Task prompt -> For this exercise, please reproduce the records below word for word, from the first line through the line with "Before we break out the ch".

++++++++++++++++++++

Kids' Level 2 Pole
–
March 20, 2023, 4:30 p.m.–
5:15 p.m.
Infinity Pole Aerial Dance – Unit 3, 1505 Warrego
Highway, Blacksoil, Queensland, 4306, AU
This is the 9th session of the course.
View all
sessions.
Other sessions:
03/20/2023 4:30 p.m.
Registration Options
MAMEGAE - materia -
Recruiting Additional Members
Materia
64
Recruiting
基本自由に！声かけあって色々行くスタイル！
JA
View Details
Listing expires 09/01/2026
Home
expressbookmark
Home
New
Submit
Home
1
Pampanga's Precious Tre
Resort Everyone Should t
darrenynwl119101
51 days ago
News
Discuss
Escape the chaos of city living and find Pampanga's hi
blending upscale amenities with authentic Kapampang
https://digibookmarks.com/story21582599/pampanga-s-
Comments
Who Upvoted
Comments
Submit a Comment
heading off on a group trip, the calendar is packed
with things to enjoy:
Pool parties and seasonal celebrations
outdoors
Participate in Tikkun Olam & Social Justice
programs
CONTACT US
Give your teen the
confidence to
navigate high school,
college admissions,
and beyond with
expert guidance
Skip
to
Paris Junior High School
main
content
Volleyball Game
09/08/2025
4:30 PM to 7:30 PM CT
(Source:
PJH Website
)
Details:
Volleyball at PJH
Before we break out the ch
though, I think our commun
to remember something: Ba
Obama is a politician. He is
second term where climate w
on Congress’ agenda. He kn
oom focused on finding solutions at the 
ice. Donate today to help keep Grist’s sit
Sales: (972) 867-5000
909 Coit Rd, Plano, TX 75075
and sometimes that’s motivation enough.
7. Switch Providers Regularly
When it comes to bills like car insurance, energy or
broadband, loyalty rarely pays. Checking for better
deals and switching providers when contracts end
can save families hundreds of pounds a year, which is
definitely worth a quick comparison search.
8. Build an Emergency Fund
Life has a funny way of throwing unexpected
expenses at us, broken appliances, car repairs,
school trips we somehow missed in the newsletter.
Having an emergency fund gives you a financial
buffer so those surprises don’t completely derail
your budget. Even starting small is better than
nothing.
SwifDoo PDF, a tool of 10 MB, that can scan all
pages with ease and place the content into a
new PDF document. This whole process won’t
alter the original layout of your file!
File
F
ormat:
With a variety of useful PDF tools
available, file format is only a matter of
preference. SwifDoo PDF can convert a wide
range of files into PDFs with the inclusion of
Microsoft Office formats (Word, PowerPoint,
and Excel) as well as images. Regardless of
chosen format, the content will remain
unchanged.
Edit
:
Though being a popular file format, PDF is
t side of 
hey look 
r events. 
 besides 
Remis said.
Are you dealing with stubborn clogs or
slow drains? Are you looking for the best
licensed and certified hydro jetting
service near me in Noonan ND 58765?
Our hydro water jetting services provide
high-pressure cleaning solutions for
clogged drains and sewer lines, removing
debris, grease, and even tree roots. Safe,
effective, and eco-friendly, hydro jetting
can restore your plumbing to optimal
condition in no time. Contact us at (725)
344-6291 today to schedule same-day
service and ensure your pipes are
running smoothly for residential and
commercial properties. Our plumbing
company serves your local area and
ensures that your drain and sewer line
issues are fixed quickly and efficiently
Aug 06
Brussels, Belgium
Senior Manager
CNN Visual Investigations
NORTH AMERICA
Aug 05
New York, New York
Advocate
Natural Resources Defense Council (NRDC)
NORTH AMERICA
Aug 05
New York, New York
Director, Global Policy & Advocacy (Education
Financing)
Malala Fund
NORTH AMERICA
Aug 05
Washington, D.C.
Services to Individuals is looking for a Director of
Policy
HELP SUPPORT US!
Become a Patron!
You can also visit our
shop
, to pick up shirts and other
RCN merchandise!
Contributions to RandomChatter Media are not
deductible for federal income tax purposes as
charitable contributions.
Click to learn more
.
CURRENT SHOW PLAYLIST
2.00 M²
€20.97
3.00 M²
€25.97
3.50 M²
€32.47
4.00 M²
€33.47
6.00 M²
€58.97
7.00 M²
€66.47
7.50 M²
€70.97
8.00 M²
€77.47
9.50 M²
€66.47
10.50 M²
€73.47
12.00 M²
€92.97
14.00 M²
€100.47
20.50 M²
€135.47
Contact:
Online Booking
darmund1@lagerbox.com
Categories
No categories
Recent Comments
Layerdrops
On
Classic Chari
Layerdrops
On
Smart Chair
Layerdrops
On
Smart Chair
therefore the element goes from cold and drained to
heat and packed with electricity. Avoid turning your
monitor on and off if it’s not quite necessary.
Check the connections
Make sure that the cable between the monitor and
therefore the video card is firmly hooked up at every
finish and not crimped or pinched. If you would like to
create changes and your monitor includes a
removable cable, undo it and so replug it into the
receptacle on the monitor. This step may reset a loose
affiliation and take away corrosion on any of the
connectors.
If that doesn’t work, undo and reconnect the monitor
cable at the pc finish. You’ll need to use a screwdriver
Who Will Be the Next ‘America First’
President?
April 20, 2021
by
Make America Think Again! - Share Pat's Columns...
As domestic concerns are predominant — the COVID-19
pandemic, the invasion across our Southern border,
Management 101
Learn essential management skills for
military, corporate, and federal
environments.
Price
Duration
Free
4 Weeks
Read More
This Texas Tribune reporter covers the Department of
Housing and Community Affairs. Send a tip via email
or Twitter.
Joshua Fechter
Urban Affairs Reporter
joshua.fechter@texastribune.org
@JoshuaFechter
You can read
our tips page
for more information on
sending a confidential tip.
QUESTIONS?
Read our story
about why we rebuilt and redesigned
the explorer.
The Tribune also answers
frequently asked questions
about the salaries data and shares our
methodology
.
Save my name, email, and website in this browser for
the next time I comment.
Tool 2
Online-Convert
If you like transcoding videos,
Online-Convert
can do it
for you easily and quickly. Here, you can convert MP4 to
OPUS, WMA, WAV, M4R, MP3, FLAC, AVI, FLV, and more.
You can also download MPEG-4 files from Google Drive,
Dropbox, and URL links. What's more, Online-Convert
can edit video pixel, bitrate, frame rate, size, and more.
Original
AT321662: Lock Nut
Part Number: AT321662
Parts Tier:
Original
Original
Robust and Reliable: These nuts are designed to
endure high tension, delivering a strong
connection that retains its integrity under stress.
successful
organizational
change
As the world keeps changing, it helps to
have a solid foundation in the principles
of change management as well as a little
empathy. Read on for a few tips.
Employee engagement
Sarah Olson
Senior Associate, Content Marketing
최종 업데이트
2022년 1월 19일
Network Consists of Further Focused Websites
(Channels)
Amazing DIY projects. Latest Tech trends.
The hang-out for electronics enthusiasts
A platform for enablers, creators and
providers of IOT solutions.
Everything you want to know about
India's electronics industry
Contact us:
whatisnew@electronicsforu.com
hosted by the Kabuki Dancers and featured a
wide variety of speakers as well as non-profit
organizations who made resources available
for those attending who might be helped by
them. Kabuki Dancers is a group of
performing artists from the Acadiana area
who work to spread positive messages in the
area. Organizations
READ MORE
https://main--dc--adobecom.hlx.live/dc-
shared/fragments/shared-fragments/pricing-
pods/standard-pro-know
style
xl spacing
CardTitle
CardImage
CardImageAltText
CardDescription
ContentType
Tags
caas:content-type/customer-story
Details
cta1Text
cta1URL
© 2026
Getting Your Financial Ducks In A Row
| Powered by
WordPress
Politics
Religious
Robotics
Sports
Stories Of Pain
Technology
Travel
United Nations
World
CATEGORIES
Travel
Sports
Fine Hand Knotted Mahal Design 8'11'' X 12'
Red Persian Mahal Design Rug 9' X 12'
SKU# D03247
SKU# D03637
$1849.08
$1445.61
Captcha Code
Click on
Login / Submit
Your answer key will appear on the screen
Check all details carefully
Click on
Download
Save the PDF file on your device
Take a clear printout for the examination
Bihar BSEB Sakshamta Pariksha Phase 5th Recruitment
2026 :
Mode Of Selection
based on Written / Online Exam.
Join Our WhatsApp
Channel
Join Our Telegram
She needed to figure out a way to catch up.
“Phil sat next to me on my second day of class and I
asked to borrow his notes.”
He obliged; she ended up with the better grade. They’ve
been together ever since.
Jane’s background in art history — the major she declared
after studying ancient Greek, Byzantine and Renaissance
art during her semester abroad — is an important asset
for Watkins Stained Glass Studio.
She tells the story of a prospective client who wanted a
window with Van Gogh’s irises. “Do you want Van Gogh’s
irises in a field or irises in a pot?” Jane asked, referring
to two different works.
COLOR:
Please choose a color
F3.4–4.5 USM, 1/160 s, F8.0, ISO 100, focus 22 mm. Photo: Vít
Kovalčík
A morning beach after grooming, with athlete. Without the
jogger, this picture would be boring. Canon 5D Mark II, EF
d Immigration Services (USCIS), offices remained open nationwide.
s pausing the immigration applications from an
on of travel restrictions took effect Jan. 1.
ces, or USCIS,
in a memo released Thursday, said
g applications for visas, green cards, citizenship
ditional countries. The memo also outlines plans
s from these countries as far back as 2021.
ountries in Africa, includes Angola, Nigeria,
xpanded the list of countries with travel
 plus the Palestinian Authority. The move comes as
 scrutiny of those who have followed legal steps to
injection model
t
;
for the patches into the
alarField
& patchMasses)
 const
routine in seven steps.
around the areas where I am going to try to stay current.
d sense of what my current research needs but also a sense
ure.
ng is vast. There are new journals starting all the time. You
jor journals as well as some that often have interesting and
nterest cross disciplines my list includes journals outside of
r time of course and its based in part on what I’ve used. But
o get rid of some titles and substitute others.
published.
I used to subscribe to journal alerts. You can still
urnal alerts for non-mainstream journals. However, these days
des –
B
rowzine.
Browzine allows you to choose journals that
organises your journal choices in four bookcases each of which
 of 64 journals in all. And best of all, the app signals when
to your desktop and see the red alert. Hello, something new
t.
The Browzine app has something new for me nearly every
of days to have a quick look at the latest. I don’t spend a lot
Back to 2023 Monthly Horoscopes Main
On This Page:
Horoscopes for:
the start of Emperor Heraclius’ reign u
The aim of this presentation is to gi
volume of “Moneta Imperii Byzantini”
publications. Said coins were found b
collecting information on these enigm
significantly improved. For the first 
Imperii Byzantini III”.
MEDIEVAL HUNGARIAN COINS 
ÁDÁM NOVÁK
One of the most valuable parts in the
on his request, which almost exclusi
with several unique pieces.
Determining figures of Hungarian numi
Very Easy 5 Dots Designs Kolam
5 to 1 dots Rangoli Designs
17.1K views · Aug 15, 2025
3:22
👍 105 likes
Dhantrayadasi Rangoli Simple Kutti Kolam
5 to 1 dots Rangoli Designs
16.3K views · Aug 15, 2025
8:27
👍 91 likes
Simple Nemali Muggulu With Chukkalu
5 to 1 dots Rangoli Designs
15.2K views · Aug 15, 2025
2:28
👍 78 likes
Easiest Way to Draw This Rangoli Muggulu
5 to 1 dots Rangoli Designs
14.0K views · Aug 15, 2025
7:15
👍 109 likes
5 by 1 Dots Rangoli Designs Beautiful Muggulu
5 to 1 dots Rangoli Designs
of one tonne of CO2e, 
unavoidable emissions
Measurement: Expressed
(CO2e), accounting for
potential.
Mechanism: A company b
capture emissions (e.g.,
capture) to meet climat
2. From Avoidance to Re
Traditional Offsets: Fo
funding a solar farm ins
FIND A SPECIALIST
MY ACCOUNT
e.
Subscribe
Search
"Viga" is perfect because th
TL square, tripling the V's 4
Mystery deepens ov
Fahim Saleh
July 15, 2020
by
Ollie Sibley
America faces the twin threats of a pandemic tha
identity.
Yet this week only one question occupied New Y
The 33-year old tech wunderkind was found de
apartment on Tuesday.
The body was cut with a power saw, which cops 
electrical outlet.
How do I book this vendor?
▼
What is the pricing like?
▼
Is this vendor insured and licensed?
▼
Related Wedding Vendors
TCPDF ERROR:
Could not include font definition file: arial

++++++++++++++++++++

Expected output ->
Kids' Level 2 Pole
–
March 20, 2023, 4:30 p.m.–
5:15 p.m.
Infinity Pole Aerial Dance – Unit 3, 1505 Warrego
Highway, Blacksoil, Queensland, 4306, AU
This is the 9th session of the course.
View all
sessions.
Other sessions:
03/20/2023 4:30 p.m.
Registration Options
MAMEGAE - materia -
Recruiting Additional Members
Materia
64
Recruiting
基本自由に！声かけあって色々行くスタイル！
JA
View Details
Listing expires 09/01/2026
Home
expressbookmark
Home
New
Submit
Home
1
Pampanga's Precious Tre
Resort Everyone Should t
darrenynwl119101
51 days ago
News
Discuss
Escape the chaos of city living and find Pampanga's hi
blending upscale amenities with authentic Kapampang
https://digibookmarks.com/story21582599/pampanga-s-
Comments
Who Upvoted
Comments
Submit a Comment
heading off on a group trip, the calendar is packed
with things to enjoy:
Pool parties and seasonal celebrations
outdoors
Participate in Tikkun Olam & Social Justice
programs
CONTACT US
Give your teen the
confidence to
navigate high school,
college admissions,
and beyond with
expert guidance
Skip
to
Paris Junior High School
main
content
Volleyball Game
09/08/2025
4:30 PM to 7:30 PM CT
(Source:
PJH Website
)
Details:
Volleyball at PJH
Before we break out the ch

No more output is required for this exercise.